*DATA SUPPLIED:*
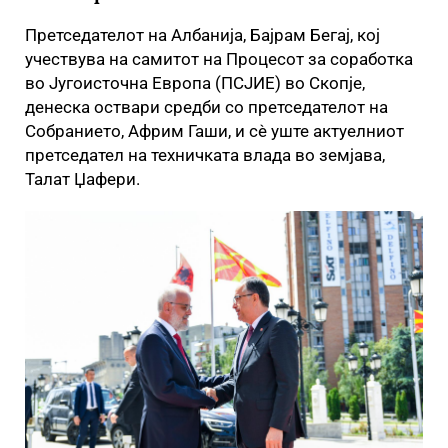
Претседателот на Албанија, Бајрам Бегај, кој
учествува на самитот на Процесот за соработка
во Југоисточна Европа (ПСЈИЕ) во Скопје,
денеска оствари средби со претседателот на
Собранието, Африм Гаши, и сè уште актуелниот
претседател на техничката влада во земјава,
Талат Џафери.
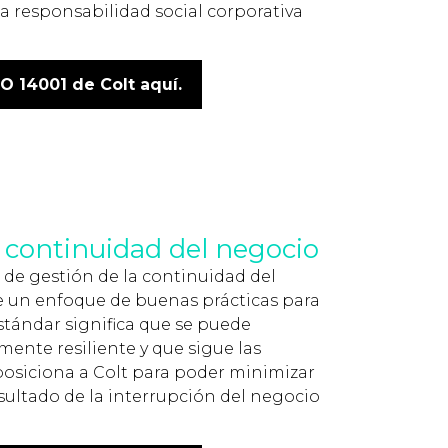
a responsabilidad social corporativa
O 14001 de Colt aquí.
a continuidad del negocio
a de gestión de la continuidad del
e un enfoque de buenas prácticas para
estándar significa que se puede
ente resiliente y que sigue las
 posiciona a Colt para poder minimizar
esultado de la interrupción del negocio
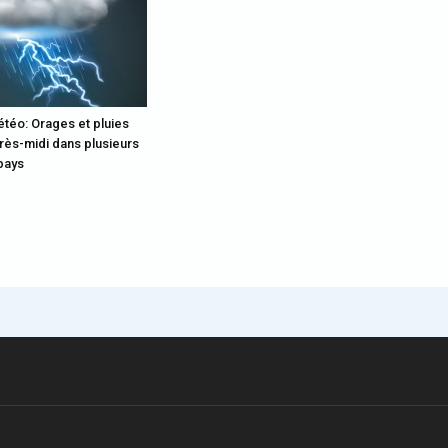
étéo: Orages et pluies
rès-midi dans plusieurs
pays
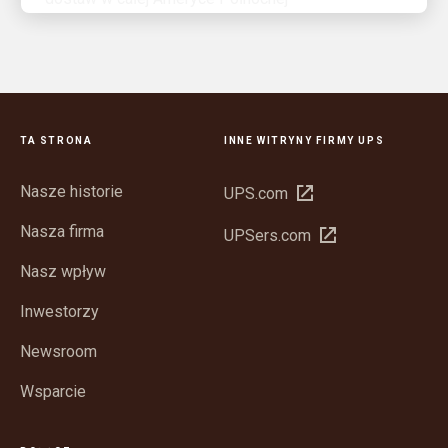
TA STRONA
INNE WITRYNY FIRMY UPS
Nasze historie
Otwórz
UPS.com
w
Nasza firma
Otwórz
UPSers.com
nowym
w
oknie
Nasz wpływ
nowym
oknie
Inwestorzy
Newsroom
Wsparcie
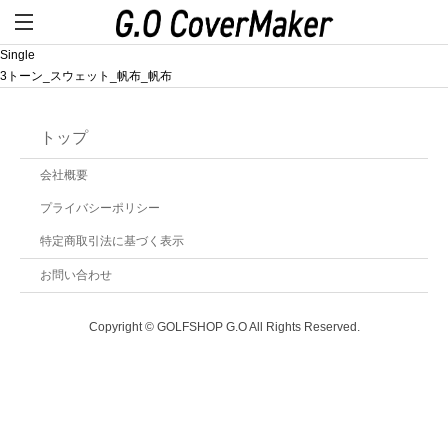
Single
3トーン_スウェット_帆布_帆布
トップ
会社概要
プライバシーポリシー
特定商取引法に基づく表示
お問い合わせ
Copyright © GOLFSHOP G.O All Rights Reserved.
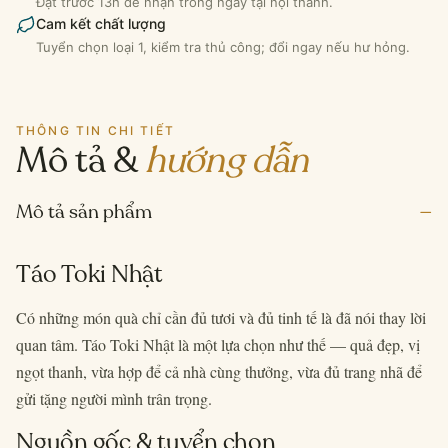
Đặt trước 13h để nhận trong ngày tại nội thành.
Cam kết chất lượng
Tuyển chọn loại 1, kiểm tra thủ công; đổi ngay nếu hư hỏng.
THÔNG TIN CHI TIẾT
Mô tả &
hướng dẫn
–
Mô tả sản phẩm
Táo Toki Nhật
Có những món quà chỉ cần đủ tươi và đủ tinh tế là đã nói thay lời
quan tâm. Táo Toki Nhật là một lựa chọn như thế — quả đẹp, vị
ngọt thanh, vừa hợp để cả nhà cùng thưởng, vừa đủ trang nhã để
gửi tặng người mình trân trọng.
Nguồn gốc & tuyển chọn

*TASK TO CARRY OUT:*
Output every entry exactly as given; pictures are not part of the copy.

*RESULT OF THIS TASK:*
Претседателот на Албанија, Бајрам Бегај, кој
учествува на самитот на Процесот за соработка
во Југоисточна Европа (ПСЈИЕ) во Скопје,
денеска оствари средби со претседателот на
Собранието, Африм Гаши, и сè уште актуелниот
претседател на техничката влада во земјава,
Талат Џафери.
a responsabilidad social corporativa
O 14001 de Colt aquí.
a continuidad del negocio
a de gestión de la continuidad del
e un enfoque de buenas prácticas para
estándar significa que se puede
ente resiliente y que sigue las
 posiciona a Colt para poder minimizar
esultado de la interrupción del negocio
étéo: Orages et pluies
rès-midi dans plusieurs
pays
TA STRONA
INNE WITRYNY FIRMY UPS
Nasze historie
Otwórz
UPS.com
w
Nasza firma
Otwórz
UPSers.com
nowym
w
oknie
Nasz wpływ
nowym
oknie
Inwestorzy
Newsroom
Wsparcie
Single
3トーン_スウェット_帆布_帆布
トップ
会社概要
プライバシーポリシー
特定商取引法に基づく表示
お問い合わせ
Copyright © GOLFSHOP G.O All Rights Reserved.
Đặt trước 13h để nhận trong ngày tại nội thành.
Cam kết chất lượng
Tuyển chọn loại 1, kiểm tra thủ công; đổi ngay nếu hư hỏng.
THÔNG TIN CHI TIẾT
Mô tả &
hướng dẫn
–
Mô tả sản phẩm
Táo Toki Nhật
Có những món quà chỉ cần đủ tươi và đủ tinh tế là đã nói thay lời
quan tâm. Táo Toki Nhật là một lựa chọn như thế — quả đẹp, vị
ngọt thanh, vừa hợp để cả nhà cùng thưởng, vừa đủ trang nhã để
gửi tặng người mình trân trọng.
Nguồn gốc & tuyển chọn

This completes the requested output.